At first, the soldiers are confident they’ve mapped out a safe route from the edge of the riverbed to Stu’s injured body. They conclude they need to move him to another spot that will be easier to defend should the Taliban show up. So two of the men begin the slow and terrifying work of digging through he dirt with their knives to clear a path. They think they’ve got it nailed, but it quickly becomes obvious the routes they thought they had aren’t safe at all.

Things as mundane as falling rocks or a body shifting set off more explosions. Pretty soon you’re hiding your face every time someone takes a single step, and the simmering dread of the very ground around them forces the soldiers into feats of problem-solving that are both grim and bizarre. Meanwhile, the difficulty of communicating their situation to other outposts becomes maddening: At one point, a helicopter arrives to help them, but the helicopter crew doesn’t realize the situation with the mines.

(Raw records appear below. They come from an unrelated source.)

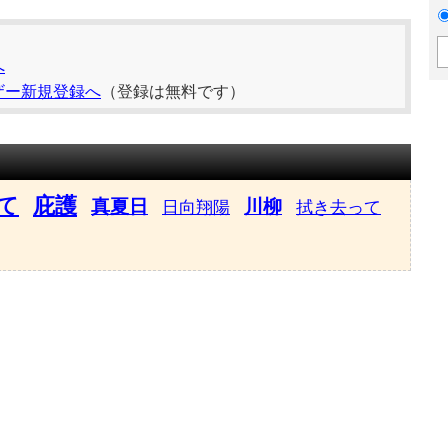
へ
ザー新規登録へ
（登録は無料です）
て
庇護
真夏日
川柳
日向翔陽
拭き去って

The frustration – as the soldiers desperately try to explain over the noise why they can’t move to the open helicopter door a mere fifty feet away – is visceral and wrenching.

Yet amidst this, the soldiers’ humanity comes to the fore. When Stu Hale starts up with the usual “tell my wife” dialogue, he inspires one of the most hilarious and deeply-felt “don’t you lose hope on me now” speeches that’s ever graced a war movie. Later, one of the injured soldiers confesses it’s his birthday. So Mark and Tug lead the injured men in what may be the worst, yet most necessary rendition of “happy birthday” in human history.

Kati’s frame is bright and detailed, saturated by the oranges of the Afghanistan desert, and against that backdrop the flesh and blood and burns stand out vividly. His direction is effective, capturing both the sweep of the desert hills and lakes, and the otherworldly claustrophobia of being unable to move in the middle of a wide-open landscape. Williams’ writing has absolutely no frills: He plays out the story, with no flashbacks or subplots to distract from the relentlessness of the proceedings. The film’s conclusion is quick and efficient, offering one sad and poetic moment only. Indeed, after the ratchet of tension, the roll of real-life photos over the end credits – accompanied by a perfect song by Phoebe Katis – is deeply cathartic in the best sense.

If you’ve got the stomach for it, Kilo Two Bravo is definitely worth seeing.